* Input records
#####
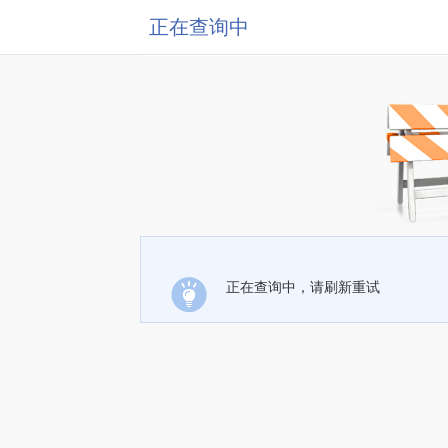
正在查询中
正在查询中，请刷新重试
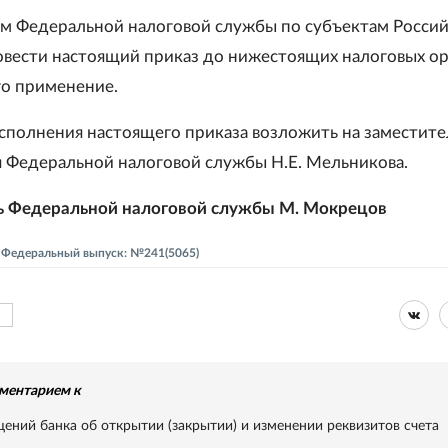
ям Федеральной налоговой службы по субъектам Росси
вести настоящий приказ до нижестоящих налоговых ор
го применение.
исполнения настоящего приказа возложить на заместите
 Федеральной налоговой службы Н.Е. Мельникова.
ь Федеральной налоговой службы М. Мокрецов
 - Федеральный выпуск: №241(5065)
ментарием к
ний банка об открытии (закрытии) и изменении реквизитов счета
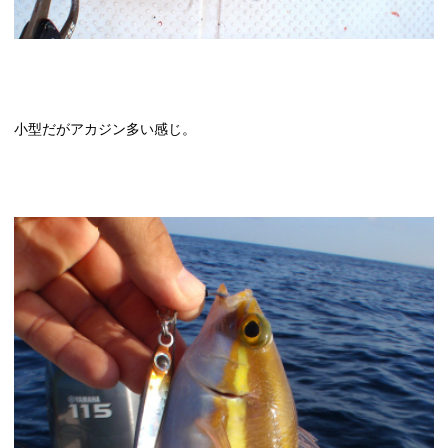
小型だがアカジン多い感じ。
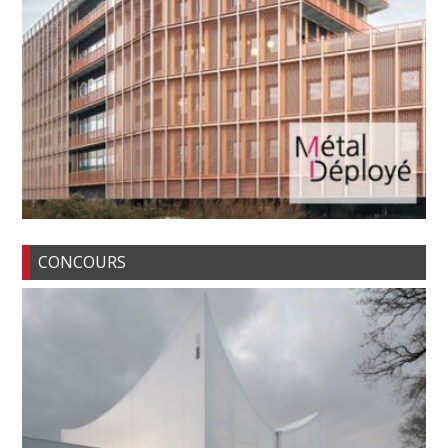
CONCOURS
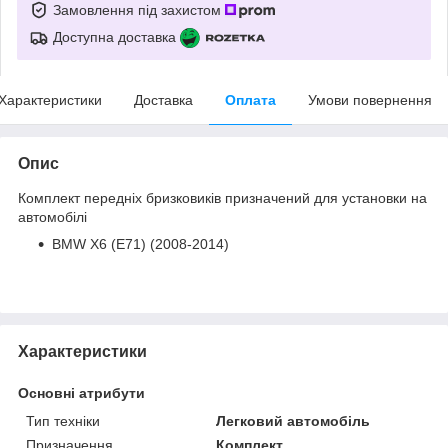
Замовлення під захистом
Доступна доставка
Характеристики
Доставка
Оплата
Умови повернення
Опис
Комплект передніх бризковиків призначений для установки на
автомобілі
BMW X6 (E71) (2008-2014)
Характеристики
Основні атрибути
Тип техніки
Легковий автомобіль
Призначення
Комплект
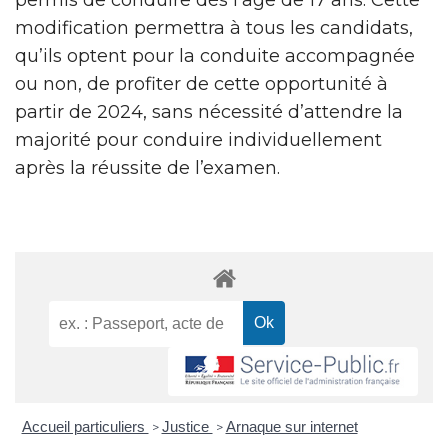
modification permettra à tous les candidats,
qu’ils optent pour la conduite accompagnée
ou non, de profiter de cette opportunité à
partir de 2024, sans nécessité d’attendre la
majorité pour conduire individuellement
après la réussite de l’examen.
Accueil particuliers
Justice
Arnaque sur internet
>
>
#####
* What you need to do
Nothing but the pictures is to be left out; the rest of the listing should be copied exactly.

* Solution to the exercise
正在查询中
正在查询中，请刷新重试
ям Федеральной налоговой службы по субъектам Росси
вести настоящий приказ до нижестоящих налоговых ор
го применение.
исполнения настоящего приказа возложить на заместите
 Федеральной налоговой службы Н.Е. Мельникова.
ь Федеральной налоговой службы М. Мокрецов
 - Федеральный выпуск: №241(5065)
ментарием к
ний банка об открытии (закрытии) и изменении реквизитов счета
小型だがアカジン多い感じ。
CONCOURS
Замовлення під захистом
Доступна доставка
Характеристики
Доставка
Оплата
Умови повернення
Опис
Комплект передніх бризковиків призначений для установки на
автомобілі
BMW X6 (E71) (2008-2014)
Характеристики
Основні атрибути
Тип техніки
Легковий автомобіль
Призначення
Комплект
modification permettra à tous les candidats,
qu’ils optent pour la conduite accompagnée
ou non, de profiter de cette opportunité à
partir de 2024, sans nécessité d’attendre la
majorité pour conduire individuellement
après la réussite de l’examen.
Accueil particuliers
Justice
Arnaque sur internet
>
>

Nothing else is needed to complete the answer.